Under MFRS 16, a company now has to recognise the interest expense on the leases it has taken as well as the depreciation on the asset leased, potentially translating to higher depreciation and interest expense and hence impacting the bottom line of the company.

CIMB Investment Bank head of equity research Ivy Ng told The Edge Financial Daily that the implementation of the new accounting standard, which came into force on Jan 1, 2019, has resulted in some uncertainty among investors.

“The market knows that MFRS 16 could have some effect on earnings but it has not priced in the full extent of the impact. There is some expectation and the market has priced in certain aspects of it but they cannot effectively price in the full impact unless the companies disclose the actual figures.

“There is a little bit of uncertainty, so investors are unable to price this factor in efficiently,” she said.

Some companies’ financials could be more affected than others, said Ng, although she said it is unclear if investors would downgrade stocks due to this factor alone, as MFRS 16 is only a change in accounting treatment of leases.

Meanwhile, she pointed out that the research house had highlighted several companies under its coverage that could be impacted by MFRS 16, which include AirAsia Bhd, 7-Eleven Malaysia Holdings Bhd and KPJ Healthcare Bhd.

In a note dated April 8, CIMB pointed out that AirAsia had sold 79 aircraft to lessor BBAM Ltd Partnership and is expected to sell another 25 aircraft to lessor Castlelake Ltd Partnership by the third quarter of this year.

“Given MFRS 16, together with other existing operating lease aircraft, AirAsia is expected to capitalise RM11.8 billion worth of borrowings related to the above operating leases in FY19, effectively bringing back to the balance sheet what had previously been off-balance sheet,” it said.

The research house said this would increase gross gearing to 198% on a pro forma basis, compared with 19% in FY18 and that the overall impact to earnings would be negative.

For 7-Eleven, which has retail outlets with rental leases, CIMB had previously advised investors to stay on the sidelines pending the impact of MFRS 16, estimating that the accounting treatment could potentially lower the company’s earnings per share by between 0.8% and 9.5% in FY19 and FY20.

As for KPJ, which has 17 hospitals and several healthcare-related properties under the operating lease model, the research house said its net profit could decline 10.9% in FY19, while net gearing ratio could rise to 1.2 times from 0.6 times in FY18, after the adoption of MFRS 16.

“We have indicated that these companies could be affected but these are all just estimates.

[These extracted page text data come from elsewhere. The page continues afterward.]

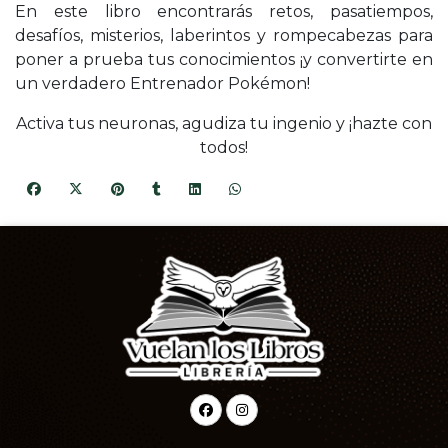
En este libro encontrarás retos, pasatiempos,
desafíos, misterios, laberintos y rompecabezas para
poner a prueba tus conocimientos ¡y convertirte en
un verdadero Entrenador Pokémon!
Activa tus neuronas, agudiza tu ingenio y ¡hazte con
todos!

It is very hard for analysts to adjust forecasts [to account for MFRS 16] because there is not enough information to properly assess the impact at this juncture, unless the companies give their guidance,” said Ng.

One of the companies affected by MFRS 16 so far is DiGi.com Bhd, which reported an 11.6% year-on-year decline in 1QFY19 net profit to RM341.5 million, attributed to higher depreciation and amortisation and finance costs.

In its financial statement for the period, it said its depreciation and amortisation cost increased to RM305 million with MFRS 16, compared with RM216 million without MFRS 16 for the same quarter, while finance cost more than doubled to RM48 million from RM22 million.

Areca Capital Sdn Bhd chief executive officer Danny Wong said there could be impact on companies that lease equipment, such as those in the airline business as well as those in the power sector, in terms of higher gearing.

However, in terms of whether this would be a significant factor for investors, Wong said he does not expect a big impact in terms of the share prices of affected companies solely due to this factor, pointing out that the external headwinds play a bigger role in market sentiment.

“We still expect the first quarter results to be subdued, given the headwinds in the global environment such as the US-China trade war and concerns on global growth. This has been reflected in some of the results, especially those in the export-oriented industries like the electrical and electronics sector,” he said.

Semiconductor player Globetronics Technology Bhd, for example, reported an 80% plunge in its net profit to RM3.09 million for 1QFY19, from RM15.19 million a year earlier, as some of its customers had unexpectedly reduced shipments.

The group said its performance in the first half will continue to reflect unfavourable conditions in the market but expects business recovery in the second half of the year.